Unexpectedly, the use of compound mutants has shown that functional compensation between isoforms is very limited, and that several functions ascribed to the whole SGK family appear to be quite isoform-specific, as clearly exemplified by renal Na+ handling. Compound Sgk1 and Sgk3 mutants, in fact, show simple coexistence of the different phenotypes observed in single mutants (Na+ handling in Sgk1−/− mice, hair growth delay in Sgk3−/− mice), without any exacerbation of these defects (Grahammer, Artunc, et al., 2006). Along the same line, while Sgk2−/− mice do not display any Na+ handling problem in normal or even salt-deprivation conditions, compound Sgk1, Sgk2 mutants further escalate the Na+ resorption deficit seen in Sgk1 knockouts upon NaCl deprivation (Schnackenberg et al., 2007), suggesting that SGK2 controls some aspects of Na+ handling under acute stress, but in lesser measure compared to SGK1.
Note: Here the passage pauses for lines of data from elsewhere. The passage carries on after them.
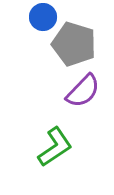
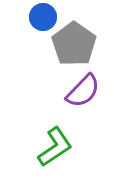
gray pentagon: rotated 18 degrees clockwise
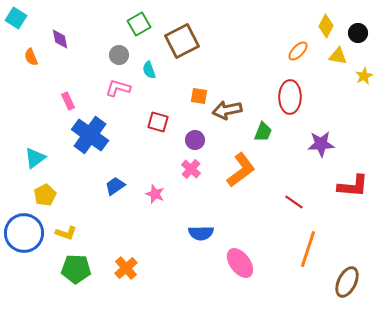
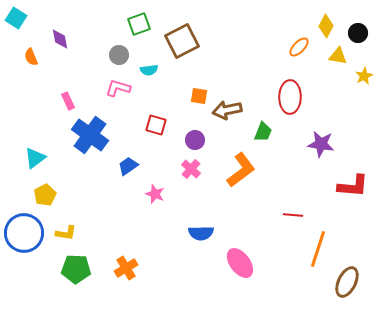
green square: rotated 10 degrees clockwise
orange ellipse: moved 1 px right, 4 px up
cyan semicircle: rotated 78 degrees counterclockwise
red square: moved 2 px left, 3 px down
purple star: rotated 12 degrees clockwise
blue trapezoid: moved 13 px right, 20 px up
red line: moved 1 px left, 13 px down; rotated 30 degrees counterclockwise
yellow L-shape: rotated 10 degrees counterclockwise
orange line: moved 10 px right
orange cross: rotated 10 degrees clockwise
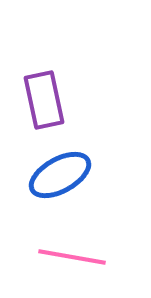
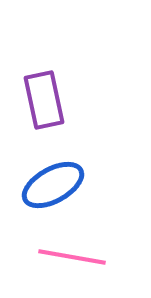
blue ellipse: moved 7 px left, 10 px down
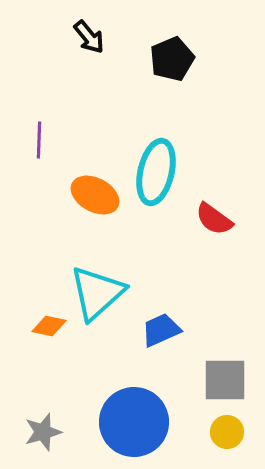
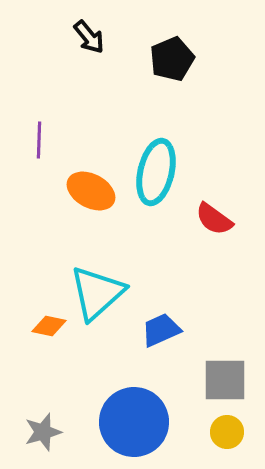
orange ellipse: moved 4 px left, 4 px up
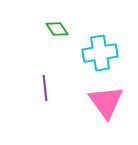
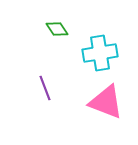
purple line: rotated 15 degrees counterclockwise
pink triangle: rotated 33 degrees counterclockwise
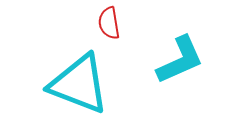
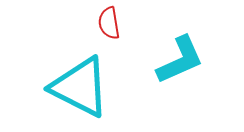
cyan triangle: moved 1 px right, 3 px down; rotated 6 degrees clockwise
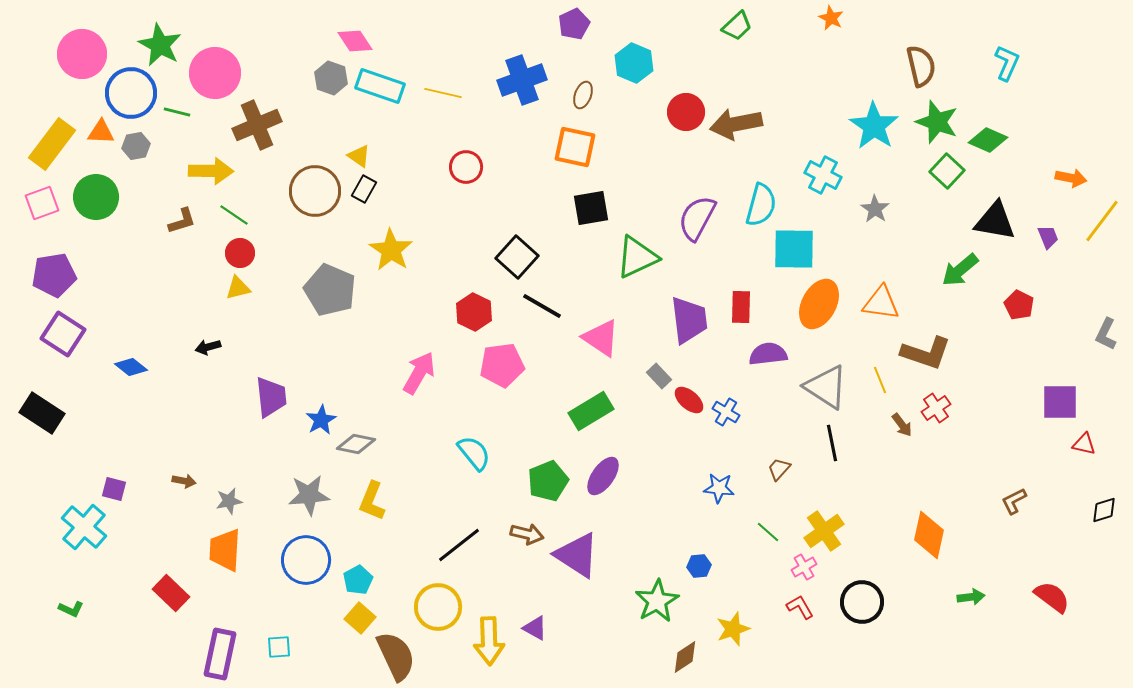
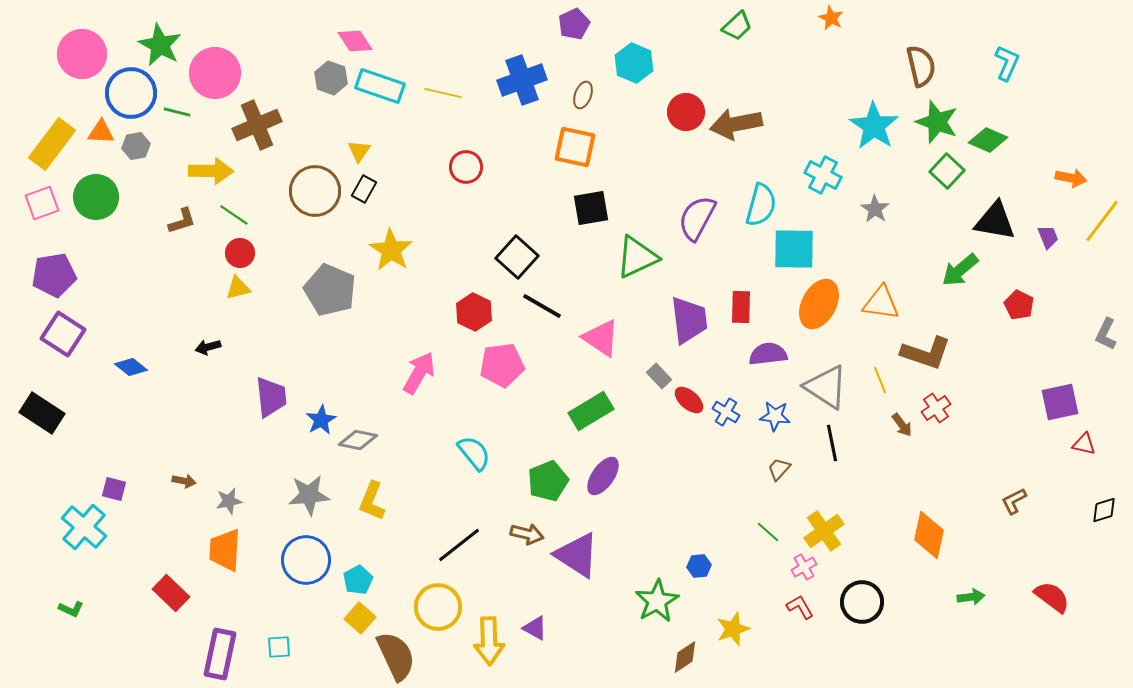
yellow triangle at (359, 156): moved 5 px up; rotated 30 degrees clockwise
purple square at (1060, 402): rotated 12 degrees counterclockwise
gray diamond at (356, 444): moved 2 px right, 4 px up
blue star at (719, 488): moved 56 px right, 72 px up
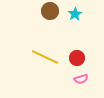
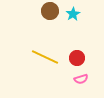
cyan star: moved 2 px left
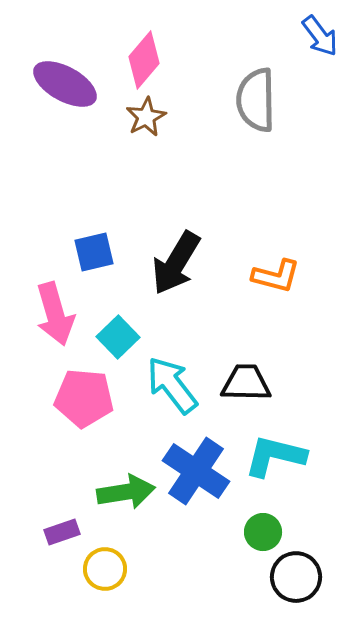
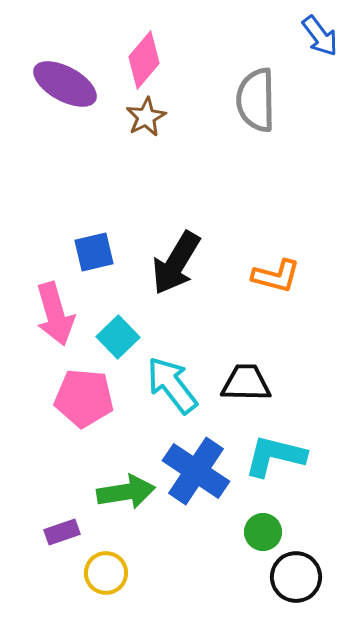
yellow circle: moved 1 px right, 4 px down
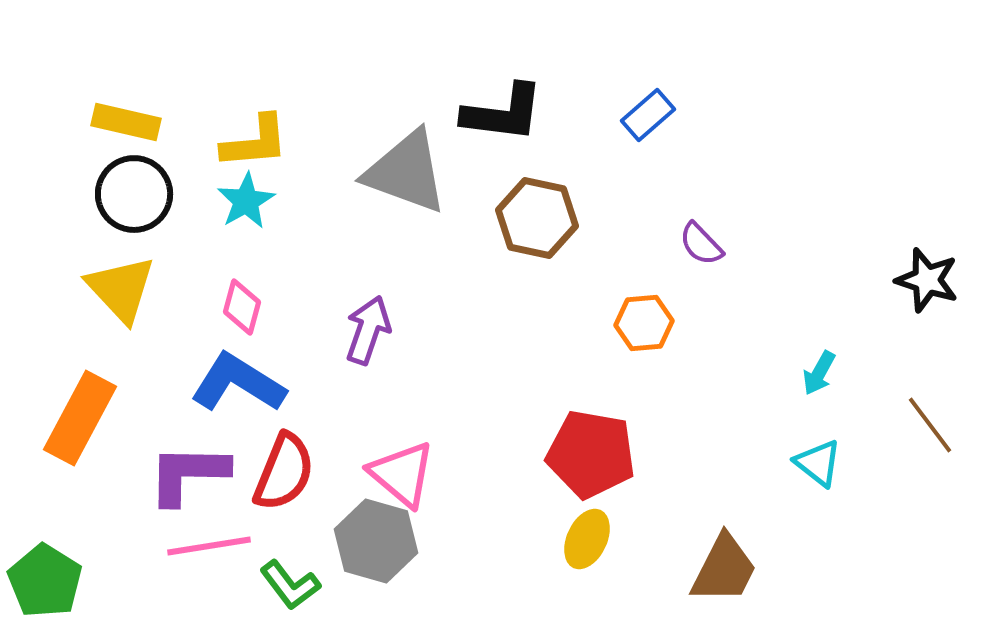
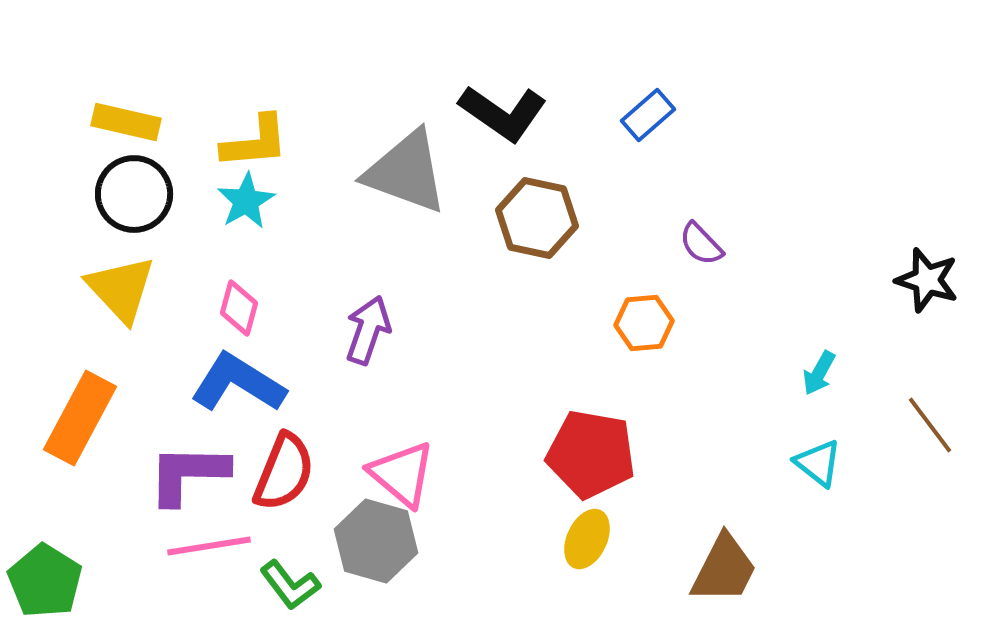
black L-shape: rotated 28 degrees clockwise
pink diamond: moved 3 px left, 1 px down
6.2 Implantation and Pregnancy

Following up on the finding that endometrial SGK1 levels rapidly increase upon progesterone stimulation, it recently has been shown that SGK1 is involved in implantation and pregnancy maintenance (Salker et al., 2011). Forced expression of SGK1 in the uterine luminal epithelium after conception in a time window that is normally characterized by a transient loss of SGK1 expression, dramatically impairs the rate of embryo implantation. This finding strikingly correlates with the reduced litter size and impaired trophoblast invasion in mice with decidua-specific loss of Pten, which constitutively activates PI3K in this compartment (Lague et al., 2010). Thus, it is likely that tight regulation of the PI3K-PTEN-SGK1 axis is essential during embryo implantation.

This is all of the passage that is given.